Beschreibung
Ich habe dieses Werk 1999 geschaffen, als ich dreiundzwanzig Jahre alt war. Fast drei Jahrzehnte später finde ich mich wieder, es mit neuen Augen zu betrachten und Ideen zu entdecken, die schon lange vorhanden waren, bevor ich sie bewusst ausdrücken konnte.
Im Zentrum steht der Endlosknoten (Shrivatsa), eines der acht Glückssymbole des Buddhismus. Ohne Anfang und Ende repräsentiert er die Interdependenz aller Dinge — das kontinuierliche Weben von Weisheit und Mitgefühl, Ursache und Wirkung, dem Spirituellen und dem Materiellen.
Auf diesem zeitlosen Symbol ruht eine einsame weibliche Gestalt.
Sie widersetzt sich nicht der Bewegung unter ihr.

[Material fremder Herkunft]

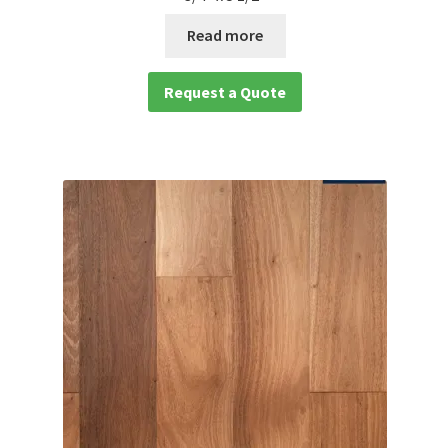
Read more
Request a Quote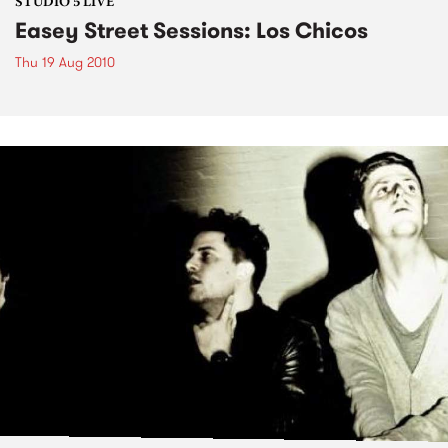
STUDIO 5 LIVE
Easey Street Sessions: Los Chicos
Thu 19 Aug 2010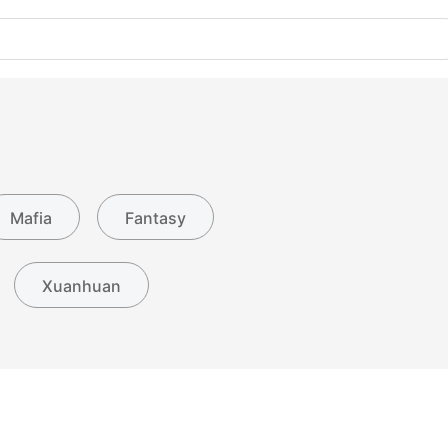
Mafia
Fantasy
Xuanhuan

Sie existiert einfach darin.
Heute verstehe ich sie als Verkörperung von Schlichtheit, Hingabe und Vertrauen—die stille Akzeptanz, dass sich das Leben nicht in geraden Linien entfaltet, sondern durch Zyklen, Verbindungen und fortwährende Transformation.
Dieses Gemälde markiert ein frühes Kapitel meiner künstlerischen Reise. Wenn ich zurückblicke, erkenne ich Themen, die später zentral in meiner Arbeit werden sollten: Symbolik, innere Landschaften und die unsichtbaren Fäden, die die menschliche Erfahrung mit etwas Größerem als wir selbst verbinden.
Vielleicht wählen wir unsere Symbole nicht immer.
Manchmal wählen sie uns lange, bevor wir verstehen, warum.